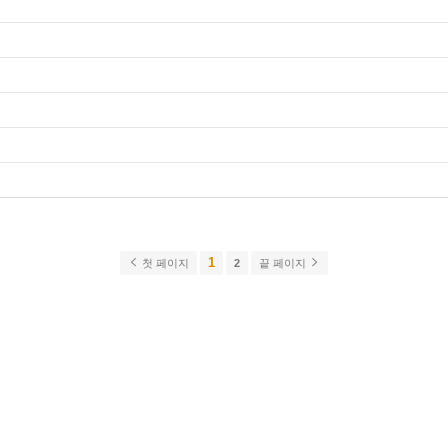
1
첫 페이지
2
끝 페이지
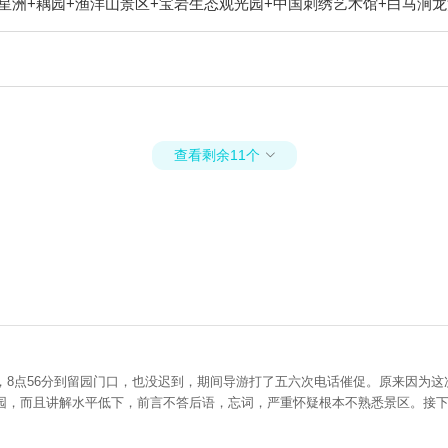
罗星洲+耦园+渔洋山景区+宝岩生态观光园+中国刺绣艺术馆+白马涧龙
凤凰山景区河阳山歌馆+陆巷古村+苏州乐园四季恒温水乐园+平江路
界+雨花胜境+苏州上方山国家森林公园+太仓港+平江路历史街区+
命奥秘博物馆+张家港双山高尔夫球场+阳澄湖老许蟹庄+阳澄湖弘阳
溪古镇游船+张家港保利大剧院+甪直忆江南足浴+东方跆拳道馆（沧
艺DIY+张家港梦幻海洋王国+苏州太湖园博园+张家港初见香草园+
华谊兄弟电影世界+苏州古旧书店(人民路店)+黎里古镇+张家港萌宠动
查看剩余11个

+苏州星空失恋博物馆（山塘街店）+苏州湾嘉年华+张家港失恋博物
水上公园游乐场+林渡小火车+渔洋湾水上运动中心+半岛田园+阳澄湖大闸
区店)+虞山文化旅游度假区+江村1936南园+费尔蒙·舟际·阳澄湖
1日游
，8点56分到留园门口，也没迟到，期间导游打了五六次电话催促。原来因为
出园，而且讲解水平低下，前言不答后语，忘词，严重怀疑根本不熟悉景区。接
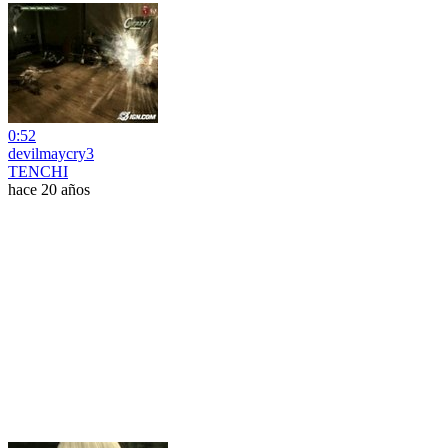
0:52
devilmaycry3
TENCHI
hace 20 años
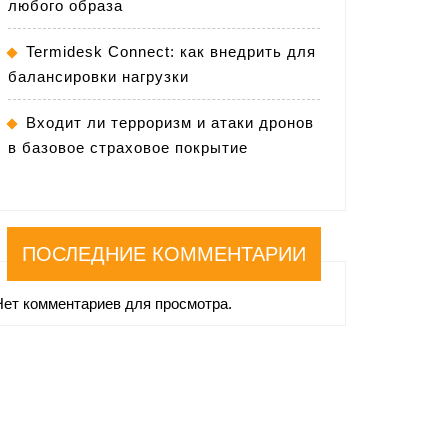
любого образа
Termidesk Connect: как внедрить для
балансировки нагрузки
Входит ли терроризм и атаки дронов
в базовое страховое покрытие
ПОСЛЕДНИЕ КОММЕНТАРИИ
Нет комментариев для просмотра.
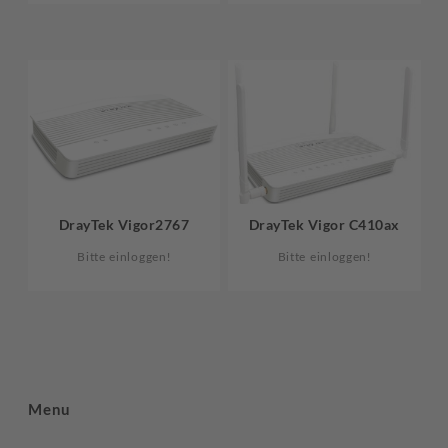
DrayTek Vigor2767
DrayTek Vigor C410ax
Bitte einloggen!
Bitte einloggen!
Menu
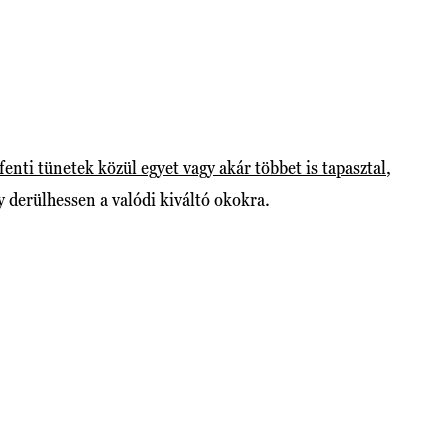
 fenti tünetek közül egyet vagy akár többet is tapasztal
,
 derülhessen a valódi kiváltó okokra.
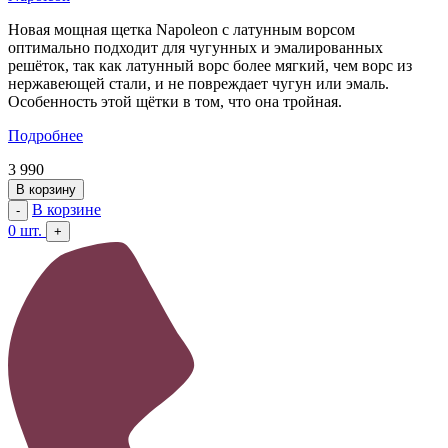
Новая мощная щетка Napoleon с латунным ворсом
оптимально подходит для чугунных и эмалированных
решёток, так как латунный ворс более мягкий, чем ворс из
нержавеющей стали, и не повреждает чугун или эмаль.
Особенность этой щётки в том, что она тройная.
Подробнее
3 990
В корзину
В корзине
-
0
шт.
+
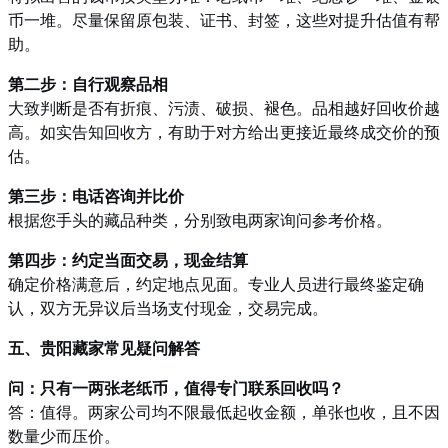
币一堆。尽量保留原包装、证书、封签，这些对提升估值有帮
助。
第二步：自行观察品相
大致判断是否有折痕、污渍、破损、褪色。品相越好回收价越
高。如实告知回收方，有助于对方给出更接近最终成交价的预
估。
第三步：电话咨询并比价
根据您手头的藏品种类，分别致电两家询问参考价格。
第四步：约定当面交易，现金结算
确定价格满意后，约定地点见面。专业人员进行最终鉴定确
认，双方无异议后当场支付现金，交易完成。
五、贵阳藏家常见疑问解答
问：只有一两张老纸币，值得专门联系回收吗？
答：值得。两家公司均不限最低起收金额，单张也收，且不因
数量少而压价。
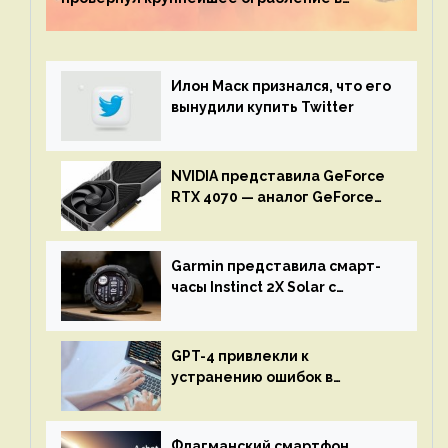
истории игры благодаря неочевидной
механике
Илон Маск признался, что его
вынудили купить Twitter
NVIDIA представила GeForce
RTX 4070 — аналог GeForce
RTX 3080 по цене $600
Garmin представила смарт-
часы Instinct 2X Solar с
бесконечной автономностью
GPT-4 привлекли к
устранению ошибок в
программах — ИИ не
остановится до полного
восстановления кода и
Флагманский смартфон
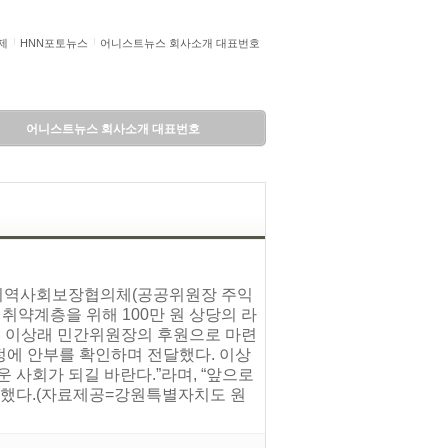
제
HNN포토뉴스
어니스트뉴스 회사소개 대표번호
어니스트뉴스 회사소개 대표번호
면지역사회보장협의체(공공위원장 주익
취약계층을 위해 100만 원 상당의 라
체 이상래 민간위원장의 후원으로 마련
정에 안부를 확인하며 전달했다. 이상
 사회가 되길 바란다.”라며, “앞으로
말했다.(자료제공=강원특별자치도 원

> **WHAT YOU SHOULD DO**
The entries are to be printed exactly as written; the pictures are to be left out.

> **RESULT OF THIS EXERCISE**
1
첫 페이지
2
끝 페이지
罗星洲+耦园+渔洋山景区+宝岩生态观光园+中国刺绣艺术馆+白马涧龙
凤凰山景区河阳山歌馆+陆巷古村+苏州乐园四季恒温水乐园+平江路
界+雨花胜境+苏州上方山国家森林公园+太仓港+平江路历史街区+
命奥秘博物馆+张家港双山高尔夫球场+阳澄湖老许蟹庄+阳澄湖弘阳
溪古镇游船+张家港保利大剧院+甪直忆江南足浴+东方跆拳道馆（沧
艺DIY+张家港梦幻海洋王国+苏州太湖园博园+张家港初见香草园+
华谊兄弟电影世界+苏州古旧书店(人民路店)+黎里古镇+张家港萌宠动
查看剩余11个

+苏州星空失恋博物馆（山塘街店）+苏州湾嘉年华+张家港失恋博物
水上公园游乐场+林渡小火车+渔洋湾水上运动中心+半岛田园+阳澄湖大闸
区店)+虞山文化旅游度假区+江村1936南园+费尔蒙·舟际·阳澄湖
1日游
，8点56分到留园门口，也没迟到，期间导游打了五六次电话催促。原来因为
出园，而且讲解水平低下，前言不答后语，忘词，严重怀疑根本不熟悉景区。接
0:52
devilmaycry3
TENCHI
hace 20 años
любого образа
Termidesk Connect: как внедрить для
балансировки нагрузки
Входит ли терроризм и атаки дронов
в базовое страховое покрытие
ПОСЛЕДНИЕ КОММЕНТАРИИ
Нет комментариев для просмотра.
DrayTek Vigor2767
DrayTek Vigor C410ax
Bitte einloggen!
Bitte einloggen!
Menu
 fenti tünetek közül egyet vagy akár többet is tapasztal
,
 derülhessen a valódi kiváltó okokra.
Новая мощная щетка Napoleon с латунным ворсом
оптимально подходит для чугунных и эмалированных
решёток, так как латунный ворс более мягкий, чем ворс из
нержавеющей стали, и не повреждает чугун или эмаль.
Особенность этой щётки в том, что она тройная.
Подробнее
3 990
В корзину
В корзине
-
0
шт.
+
币一堆。尽量保留原包装、证书、封签，这些对提升估值有帮
助。
第二步：自行观察品相
大致判断是否有折痕、污渍、破损、褪色。品相越好回收价越
高。如实告知回收方，有助于对方给出更接近最终成交价的预
估。
第三步：电话咨询并比价
根据您手头的藏品种类，分别致电两家询问参考价格。
第四步：约定当面交易，现金结算
确定价格满意后，约定地点见面。专业人员进行最终鉴定确
认，双方无异议后当场支付现金，交易完成。
五、贵阳藏家常见疑问解答
问：只有一两张老纸币，值得专门联系回收吗？
答：值得。两家公司均不限最低起收金额，单张也收，且不因
数量少而压价。
истории игры благодаря неочевидной
механике
Илон Маск признался, что его
вынудили купить Twitter
NVIDIA представила GeForce
RTX 4070 — аналог GeForce
RTX 3080 по цене $600
Garmin представила смарт-
часы Instinct 2X Solar с
бесконечной автономностью
GPT-4 привлекли к
устранению ошибок в
программах — ИИ не
остановится до полного
восстановления кода и
Флагманский смартфон
제
HNN포토뉴스
어니스트뉴스 회사소개 대표번호
어니스트뉴스 회사소개 대표번호
면지역사회보장협의체(공공위원장 주익
취약계층을 위해 100만 원 상당의 라
체 이상래 민간위원장의 후원으로 마련
정에 안부를 확인하며 전달했다. 이상
 사회가 되길 바란다.”라며, “앞으로
말했다.(자료제공=강원특별자치도 원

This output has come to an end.